_EXERCISE PROMPT_
The entries below are to be restated exactly, and their images are to be omitted.

Saved data entries
*****

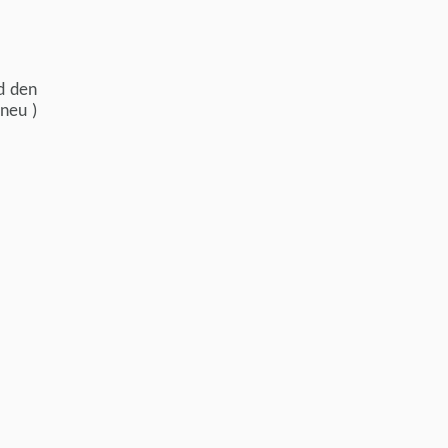
d den
neu )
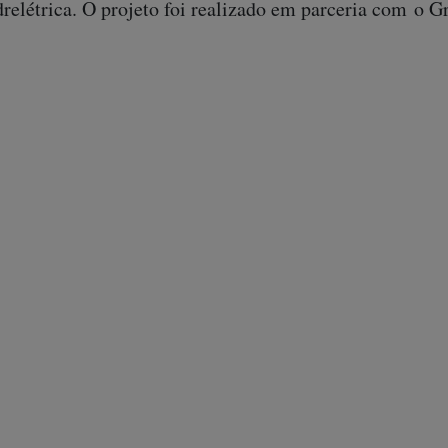
drelétrica. O projeto foi realizado em parceria com o G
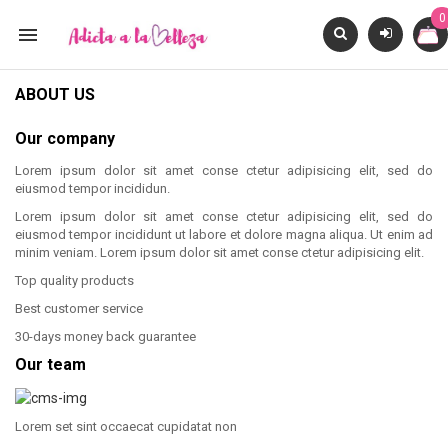
0

ABOUT US
Our company
Lorem ipsum dolor sit amet conse ctetur adipisicing elit, sed do
eiusmod tempor incididun.
Lorem ipsum dolor sit amet conse ctetur adipisicing elit, sed do
eiusmod tempor incididunt ut labore et dolore magna aliqua. Ut enim ad
minim veniam. Lorem ipsum dolor sit amet conse ctetur adipisicing elit.
Top quality products
Best customer service
30-days money back guarantee
Our team
Lorem set sint occaecat cupidatat non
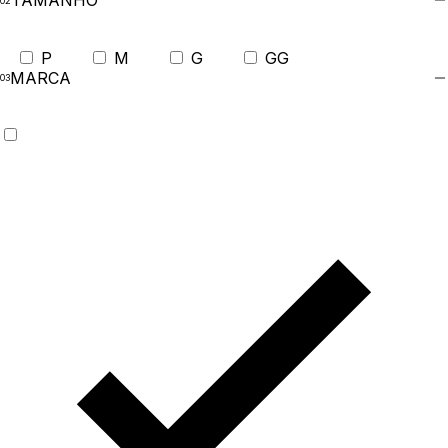
TAMANHO
P
M
G
GG
MARCA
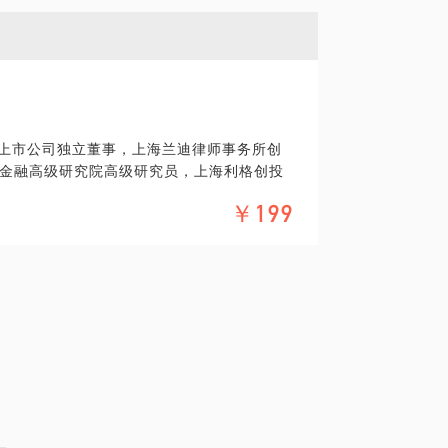
域的个人经验、意见或观点，仅供学员参考
请律师，在行建议您通过正式途径签订相关
用合同。本话题内容及行家观点不代表平台
。
，上市公司独立董事，上海兰迪律师事务所创
工作，为国内多家知名企业提供股权服务，
金融高级研究院高级研究员，上海利格创投
或是商学院为企业家讲授3-4天的股权知识，
约仲裁员。
￥199
、股权纠纷争议解决领域法律实务，带领团
师之前曾在大型企业和上市公司担任管理职
德、公司高管与你不离不弃
纷解决，带领团队为国内多家机构提供股权
退出难题、引进外部优秀人才
商
保持控制权和经营权统一、又能进行风险控
道如何分配股权；
没有底；
具体化。毕竟一小时的谈话只能解决一个小问
耗不断，股权是不是应该调整？如果调整该
精确的准备，提升见面效率。期待与你的见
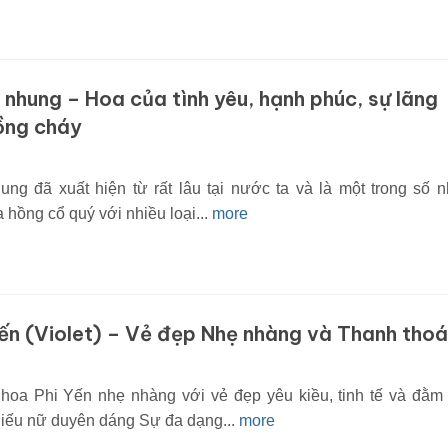
nhung – Hoa của tình yêu, hạnh phúc, sự lãng
ồng cháy
ng đã xuất hiện từ rất lâu tại nước ta và là một trong số 
 hồng cổ quý với nhiều loại...
more
ến (Violet) – Vẻ đẹp Nhẹ nhàng và Thanh thoá
4
oa Phi Yến nhẹ nhàng với vẻ đẹp yêu kiều, tinh tế và đằm
hiếu nữ duyên dáng Sự đa dạng...
more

*****

_OUTPUT FOR THIS TASK_
d den
neu )
drelétrica. O projeto foi realizado em parceria com o G
0

ABOUT US
Our company
Lorem ipsum dolor sit amet conse ctetur adipisicing elit, sed do
eiusmod tempor incididun.
Lorem ipsum dolor sit amet conse ctetur adipisicing elit, sed do
eiusmod tempor incididunt ut labore et dolore magna aliqua. Ut enim ad
minim veniam. Lorem ipsum dolor sit amet conse ctetur adipisicing elit.
Top quality products
Best customer service
30-days money back guarantee
Our team
Lorem set sint occaecat cupidatat non
TAMANHO
P
M
G
GG
MARCA
域的个人经验、意见或观点，仅供学员参考
请律师，在行建议您通过正式途径签订相关
用合同。本话题内容及行家观点不代表平台
。
，上市公司独立董事，上海兰迪律师事务所创
工作，为国内多家知名企业提供股权服务，
金融高级研究院高级研究员，上海利格创投
或是商学院为企业家讲授3-4天的股权知识，
约仲裁员。
￥199
、股权纠纷争议解决领域法律实务，带领团
师之前曾在大型企业和上市公司担任管理职
德、公司高管与你不离不弃
纷解决，带领团队为国内多家机构提供股权
退出难题、引进外部优秀人才
商
保持控制权和经营权统一、又能进行风险控
道如何分配股权；
没有底；
具体化。毕竟一小时的谈话只能解决一个小问
耗不断，股权是不是应该调整？如果调整该
精确的准备，提升见面效率。期待与你的见
nhung – Hoa của tình yêu, hạnh phúc, sự lãng
ồng cháy
ng đã xuất hiện từ rất lâu tại nước ta và là một trong số 
 hồng cổ quý với nhiều loại...
more
ến (Violet) – Vẻ đẹp Nhẹ nhàng và Thanh thoá
4
oa Phi Yến nhẹ nhàng với vẻ đẹp yêu kiều, tinh tế và đằm
hiếu nữ duyên dáng Sự đa dạng...
more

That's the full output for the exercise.